Nino Birch, of Beat Rhythm Fashion. Photo: Supplied
Nino Birch, of Beat Rhythm Fashion. Photo: Supplied
Wellington in the late 1970s and early '80s was a time of anti-establishment nihilists and anarchist revolutionaries. Rent was cheap and the government sucked, writes Fraser Thompson.

Adjacent to, but not necessarily within that scene, was Beat Rhythm Fashion. Formed by brothers Dan and Nino Birch. The band existed for a brief period in the very early '80s, but left an impact far greater than their diminutive discography suggests.

"We were both at university doing law degrees at the time. We quit uni, much to my dad's chagrin, and I bought a guitar and amp," Nino explained.

"Our dad got used to it. He actually loved our music once we started doing it.

"We were part of this growing mildly anarchic, chaotic nihilistic trend that occurred in Wellington on the back of the English punk scene."

Their sound was dreamy, airy yet dense, somewhat akin to Joy Division, but more melancholy than despairing. At the time it was something unique in the local scene and was well received. The second of their three singles, Turn of the Century, was released on vinyl in a production run of 500 and quickly sold out.

"They all sold in one day and we charted ... at number 49 out of 50, but there were no more to press...

"I think if we'd maybe pressed more, maybe if Bunk Records had pressed 1000, we might have gotten to 39. So they were pretty popular in a small niche anti-establishment punk vein, but we weren't really punk Dan and I, we were just very serious about bringing the ivory tower down.

"It was very political, it was very driven by questioning everything, and we were inherently distrustful of the machine and the machinations that govern the way we must live, and I still am.
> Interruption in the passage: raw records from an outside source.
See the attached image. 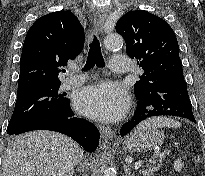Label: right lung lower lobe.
<instances>
[{
  "mask_svg": "<svg viewBox=\"0 0 205 176\" xmlns=\"http://www.w3.org/2000/svg\"><path fill=\"white\" fill-rule=\"evenodd\" d=\"M32 130H52L66 134L88 152L96 150L100 138L98 129L92 123L74 117L68 99L61 106H52L13 135Z\"/></svg>",
  "mask_w": 205,
  "mask_h": 176,
  "instance_id": "obj_1",
  "label": "right lung lower lobe"
}]
</instances>
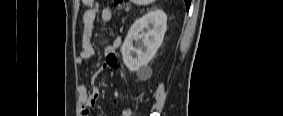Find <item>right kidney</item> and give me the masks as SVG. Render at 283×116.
I'll use <instances>...</instances> for the list:
<instances>
[{"instance_id": "obj_1", "label": "right kidney", "mask_w": 283, "mask_h": 116, "mask_svg": "<svg viewBox=\"0 0 283 116\" xmlns=\"http://www.w3.org/2000/svg\"><path fill=\"white\" fill-rule=\"evenodd\" d=\"M166 29L167 16L162 10L150 11L134 22L121 48L123 62L131 72L146 67L152 60Z\"/></svg>"}]
</instances>
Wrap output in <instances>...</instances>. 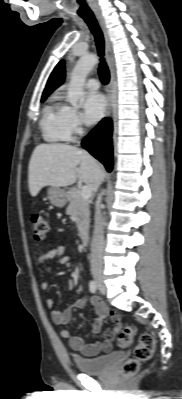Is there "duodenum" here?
I'll use <instances>...</instances> for the list:
<instances>
[{
    "label": "duodenum",
    "mask_w": 182,
    "mask_h": 399,
    "mask_svg": "<svg viewBox=\"0 0 182 399\" xmlns=\"http://www.w3.org/2000/svg\"><path fill=\"white\" fill-rule=\"evenodd\" d=\"M81 240H82L83 245H87L89 242V234L87 232H84L81 235Z\"/></svg>",
    "instance_id": "obj_1"
}]
</instances>
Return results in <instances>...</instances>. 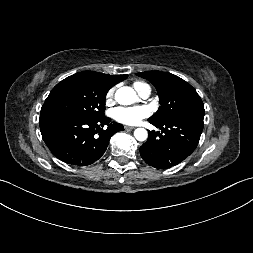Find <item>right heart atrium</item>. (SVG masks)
Wrapping results in <instances>:
<instances>
[{
  "mask_svg": "<svg viewBox=\"0 0 253 253\" xmlns=\"http://www.w3.org/2000/svg\"><path fill=\"white\" fill-rule=\"evenodd\" d=\"M114 94H115V88H111L107 91L106 93V102L110 103L112 102L113 98H114Z\"/></svg>",
  "mask_w": 253,
  "mask_h": 253,
  "instance_id": "right-heart-atrium-1",
  "label": "right heart atrium"
}]
</instances>
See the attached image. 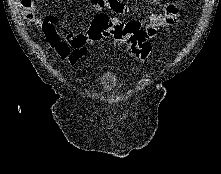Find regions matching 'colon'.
<instances>
[{"label":"colon","instance_id":"colon-1","mask_svg":"<svg viewBox=\"0 0 221 174\" xmlns=\"http://www.w3.org/2000/svg\"><path fill=\"white\" fill-rule=\"evenodd\" d=\"M41 0H19L25 20L32 22L36 18ZM86 37L91 41L112 38L115 43L125 44L137 59L147 62L151 51L149 37L139 21H122L106 14H98L87 29Z\"/></svg>","mask_w":221,"mask_h":174}]
</instances>
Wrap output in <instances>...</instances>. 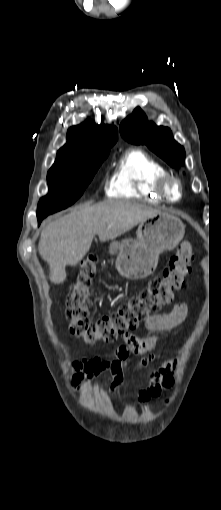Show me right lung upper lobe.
I'll use <instances>...</instances> for the list:
<instances>
[{
    "label": "right lung upper lobe",
    "instance_id": "right-lung-upper-lobe-1",
    "mask_svg": "<svg viewBox=\"0 0 221 510\" xmlns=\"http://www.w3.org/2000/svg\"><path fill=\"white\" fill-rule=\"evenodd\" d=\"M117 138L118 132L115 126L96 125L94 122H84L73 126L68 130V141L57 152L55 162L105 153L110 151Z\"/></svg>",
    "mask_w": 221,
    "mask_h": 510
}]
</instances>
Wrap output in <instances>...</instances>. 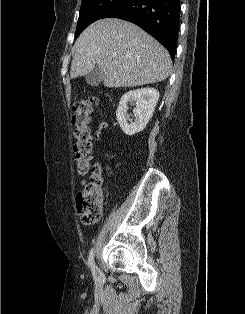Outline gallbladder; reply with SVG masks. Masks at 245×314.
I'll list each match as a JSON object with an SVG mask.
<instances>
[{
    "instance_id": "obj_1",
    "label": "gallbladder",
    "mask_w": 245,
    "mask_h": 314,
    "mask_svg": "<svg viewBox=\"0 0 245 314\" xmlns=\"http://www.w3.org/2000/svg\"><path fill=\"white\" fill-rule=\"evenodd\" d=\"M103 79L104 72L98 66H95V68L86 75V82L90 86H98L102 83Z\"/></svg>"
}]
</instances>
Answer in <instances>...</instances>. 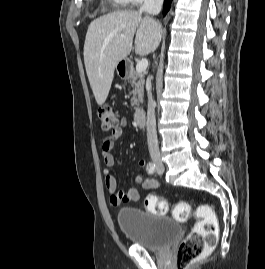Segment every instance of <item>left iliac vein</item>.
Returning <instances> with one entry per match:
<instances>
[{
    "label": "left iliac vein",
    "mask_w": 265,
    "mask_h": 269,
    "mask_svg": "<svg viewBox=\"0 0 265 269\" xmlns=\"http://www.w3.org/2000/svg\"><path fill=\"white\" fill-rule=\"evenodd\" d=\"M156 171L159 175L163 174L164 172V165L161 160L156 161Z\"/></svg>",
    "instance_id": "left-iliac-vein-1"
}]
</instances>
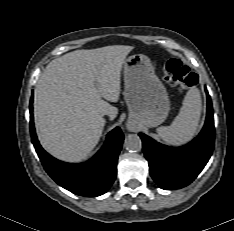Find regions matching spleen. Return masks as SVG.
<instances>
[{
  "label": "spleen",
  "mask_w": 234,
  "mask_h": 231,
  "mask_svg": "<svg viewBox=\"0 0 234 231\" xmlns=\"http://www.w3.org/2000/svg\"><path fill=\"white\" fill-rule=\"evenodd\" d=\"M202 102L199 90L191 88L185 95L179 114L170 126L157 129L160 138L169 145L181 146L196 134L201 116Z\"/></svg>",
  "instance_id": "obj_1"
}]
</instances>
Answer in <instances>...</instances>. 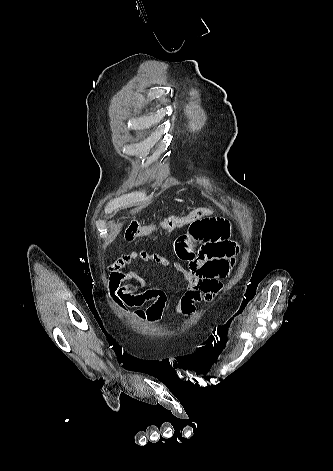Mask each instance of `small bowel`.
<instances>
[{"mask_svg": "<svg viewBox=\"0 0 333 471\" xmlns=\"http://www.w3.org/2000/svg\"><path fill=\"white\" fill-rule=\"evenodd\" d=\"M175 249L187 265L173 262L147 250L131 251L110 266L108 293L121 309L128 310L134 318L148 325L160 323L168 304V292L158 287H148L138 272L128 267L136 260L155 263L163 268H173L186 283V291L179 298L176 314L192 317L199 302H211L224 288L222 282L236 261L238 245L231 240L228 219L206 216L189 224L188 231L177 238Z\"/></svg>", "mask_w": 333, "mask_h": 471, "instance_id": "small-bowel-1", "label": "small bowel"}]
</instances>
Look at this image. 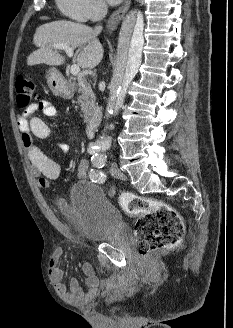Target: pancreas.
<instances>
[{"instance_id": "pancreas-1", "label": "pancreas", "mask_w": 233, "mask_h": 328, "mask_svg": "<svg viewBox=\"0 0 233 328\" xmlns=\"http://www.w3.org/2000/svg\"><path fill=\"white\" fill-rule=\"evenodd\" d=\"M78 86V93L80 94L78 97V102L80 103L81 110L83 112L84 122L88 123L96 109L95 95L90 87V84L87 83L85 79L80 80Z\"/></svg>"}]
</instances>
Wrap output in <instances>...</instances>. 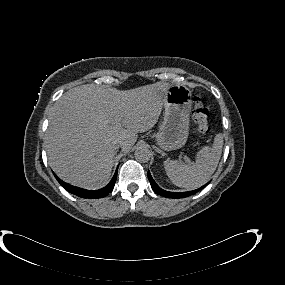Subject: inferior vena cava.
<instances>
[{"mask_svg": "<svg viewBox=\"0 0 285 285\" xmlns=\"http://www.w3.org/2000/svg\"><path fill=\"white\" fill-rule=\"evenodd\" d=\"M124 145L123 141H118L116 144H115V147L116 148H120Z\"/></svg>", "mask_w": 285, "mask_h": 285, "instance_id": "602c4592", "label": "inferior vena cava"}]
</instances>
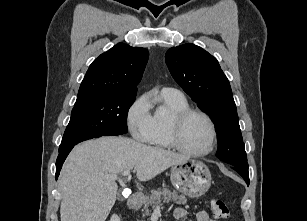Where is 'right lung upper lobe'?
Wrapping results in <instances>:
<instances>
[{"mask_svg": "<svg viewBox=\"0 0 307 221\" xmlns=\"http://www.w3.org/2000/svg\"><path fill=\"white\" fill-rule=\"evenodd\" d=\"M149 52L119 43L96 58L80 85L77 101L109 94L137 92Z\"/></svg>", "mask_w": 307, "mask_h": 221, "instance_id": "1", "label": "right lung upper lobe"}]
</instances>
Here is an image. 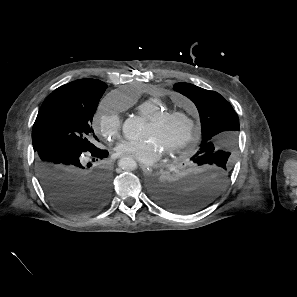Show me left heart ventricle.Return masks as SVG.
Here are the masks:
<instances>
[{
  "label": "left heart ventricle",
  "mask_w": 297,
  "mask_h": 297,
  "mask_svg": "<svg viewBox=\"0 0 297 297\" xmlns=\"http://www.w3.org/2000/svg\"><path fill=\"white\" fill-rule=\"evenodd\" d=\"M188 124L183 119H174L155 127L148 121L144 138L152 137L157 140L164 151L180 142L187 134Z\"/></svg>",
  "instance_id": "left-heart-ventricle-1"
}]
</instances>
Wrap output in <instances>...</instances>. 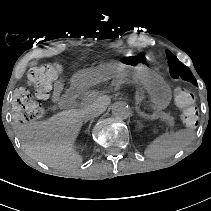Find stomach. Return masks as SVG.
I'll return each mask as SVG.
<instances>
[{
  "label": "stomach",
  "instance_id": "1",
  "mask_svg": "<svg viewBox=\"0 0 211 211\" xmlns=\"http://www.w3.org/2000/svg\"><path fill=\"white\" fill-rule=\"evenodd\" d=\"M111 78L142 85L149 93L156 111L165 109L171 100V89L163 77L143 65L109 64L102 68L87 69L74 78L81 87H89Z\"/></svg>",
  "mask_w": 211,
  "mask_h": 211
}]
</instances>
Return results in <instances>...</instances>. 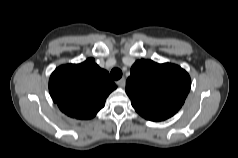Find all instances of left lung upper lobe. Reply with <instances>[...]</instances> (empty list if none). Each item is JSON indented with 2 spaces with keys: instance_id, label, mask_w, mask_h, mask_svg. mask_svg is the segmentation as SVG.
Returning <instances> with one entry per match:
<instances>
[{
  "instance_id": "left-lung-upper-lobe-1",
  "label": "left lung upper lobe",
  "mask_w": 238,
  "mask_h": 158,
  "mask_svg": "<svg viewBox=\"0 0 238 158\" xmlns=\"http://www.w3.org/2000/svg\"><path fill=\"white\" fill-rule=\"evenodd\" d=\"M188 73L181 67L138 60L131 68L126 93L134 109L145 119L163 121L184 104L190 91Z\"/></svg>"
}]
</instances>
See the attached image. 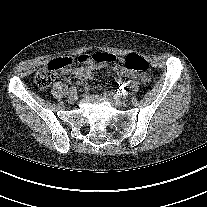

In fact, I'm more activated than I've ever been."

For the first time in almost 30 years the band has new music, and it is returning to the stage to play with a line-up consisting of original drummer Caroline Easther and new bassist Rob Mayes. Nino's brother Dan passed away in 2011, but he lives on in the new album, Tenterhook.

"I would visit him occasionally, and he was in a bad way, and he had this dream of getting our band back together and I said `Well, if you get your s*** together I'm more than happy to do that'. And he said `I want to call the band Tenterhook'. So when Dan died I decided to call the album Tenterhook as a homage, or honouring that wish of his.

"A tenterhook is a thing that draws the string across the loom, and it draws the string very very tight and close to snapping.

"Whether it's the fabric of our existence, or the climate, or you know, we've just got psychotics running our countries, except New Zealand, of course. Jacinda Ardern is a decent human being. But if you look around we've got absolute psychos in charge and they are in charge of these administrations that are inherently despicable for us.

"We are in deep s***, so that's, for us, what the title of the album is, and many of the songs."

The band is returning to The Cook for the first time since the '80s. For Nino, who now lives in Australia, it's a homecoming of sorts.

"I am really looking forward to bringing it home.

"There's a lot of people who have fond memories of the sound we produced and our live shows. And they love those singles. Now it's an opportunity to get to know what BRF is all about and we'll visit that. It's pretty exciting for me.

"My aim is people will experience something that's meaningful and also something that they can take away with them."